A loyal Georgia Bulldog, Shelby has developed an established career at the intersection of sports, technology, and media and currently works for Twitter as a Sports Partnerships Manager.
Her career began at ESPN, working in digital sales and strategy and landed where I am today at Twitter as a Sports Partnerships Manager. Each day, she connects brands with sports content.
And this is where our post-live cast interview with Shelby starts.
During our Live Cast, you discussed your career and how your world view has evolved. As a member of the mini-generation caught between millennials and Gen Z, what advice would you give to young people about how to successfully start a career in 2020?
My first piece of advice would be to find highly competitive opportunities to stand out. It’s important to say yes to new and unfamiliar opportunities that have the potential to lead you to a better future that you might not have originally thought of for yourself. There is a key framework that hasn’t changed over the last few generations: networking, gaining experience, etc. But now in 2020, we have access to creative tools and resources to assist us in starting our careers. While starting a career isn’t easy, it’s important to take advantage of the tools available (LinkedIn, having a digital presence, etc.) that can assist you in building a fulfilling career.
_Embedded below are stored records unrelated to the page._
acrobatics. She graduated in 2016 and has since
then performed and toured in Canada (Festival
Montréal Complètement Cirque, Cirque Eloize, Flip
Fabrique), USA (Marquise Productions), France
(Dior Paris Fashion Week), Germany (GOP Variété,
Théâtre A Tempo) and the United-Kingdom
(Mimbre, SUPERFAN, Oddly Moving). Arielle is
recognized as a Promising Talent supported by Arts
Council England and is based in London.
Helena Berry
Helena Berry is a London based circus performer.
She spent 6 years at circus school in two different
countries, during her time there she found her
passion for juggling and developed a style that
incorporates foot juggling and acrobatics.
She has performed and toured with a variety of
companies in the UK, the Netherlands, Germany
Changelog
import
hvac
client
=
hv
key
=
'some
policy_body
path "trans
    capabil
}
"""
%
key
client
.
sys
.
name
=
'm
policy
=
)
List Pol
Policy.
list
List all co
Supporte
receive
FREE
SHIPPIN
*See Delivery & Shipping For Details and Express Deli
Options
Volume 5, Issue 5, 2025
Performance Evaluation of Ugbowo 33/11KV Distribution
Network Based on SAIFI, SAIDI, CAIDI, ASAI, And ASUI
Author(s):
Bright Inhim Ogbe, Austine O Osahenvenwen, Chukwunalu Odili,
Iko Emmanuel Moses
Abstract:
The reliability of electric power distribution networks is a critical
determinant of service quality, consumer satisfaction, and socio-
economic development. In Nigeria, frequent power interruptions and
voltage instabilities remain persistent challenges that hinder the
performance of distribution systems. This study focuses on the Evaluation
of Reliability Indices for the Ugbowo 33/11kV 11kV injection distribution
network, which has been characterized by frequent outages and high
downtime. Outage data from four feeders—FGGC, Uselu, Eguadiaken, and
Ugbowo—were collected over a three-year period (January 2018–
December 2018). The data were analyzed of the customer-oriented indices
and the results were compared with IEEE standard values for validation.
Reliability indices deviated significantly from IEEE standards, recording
It’s important to say yes to new and unfamiliar opportunities that have the potential to lead you to a better future that you might not have originally thought of for yourself. – Shelby Clayton
The work culture in the tech world has been a hot topic throughout 2020. Without being specific about your workplace, how does working in the tech field differ from your experiences working in media?
Working in tech is an entirely different culture from the world of media. Tech companies are newer to the workforce and I’ve had the opportunity to adopt a new culture of free expression and coming to work as you are, which steers away from the traditional corporate setting. In tech, there are more areas to innovate quicker or make an impact on a product and things are constantly changing and fast paced.
In your current position, you serve as a partner to Fortune 500 advertisers, striving to understand their objectives, recommend best practices, and develop effective campaigns. What is the most relevant piece of advice you would give to someone in the world of corporate sales?
One piece of advice would be to know your client’s business just as much as your own. Coming to the table knowing your client or partner’s challenges before they tell you lets them know there is a genuine interest in wanting them to succeed when it comes to providing relevant and effective solutions.
You worked as a Programmatic Analyst at ESPN and now work in the tech industry. Please discuss your experiences as a female working in a male-dominated industry. What insight can you provide for other women faced with the same situation?
When working in a male-dominated industry, it’s important to stay confident in your ability to do the job you were hired for. Your value does not depend on being male or female. It’s your skill set, experience, and work ethic that are the most important qualities to achieve success. I always affirm to myself that I earned and deserved my seat at the table. I also advocate for myself when necessary.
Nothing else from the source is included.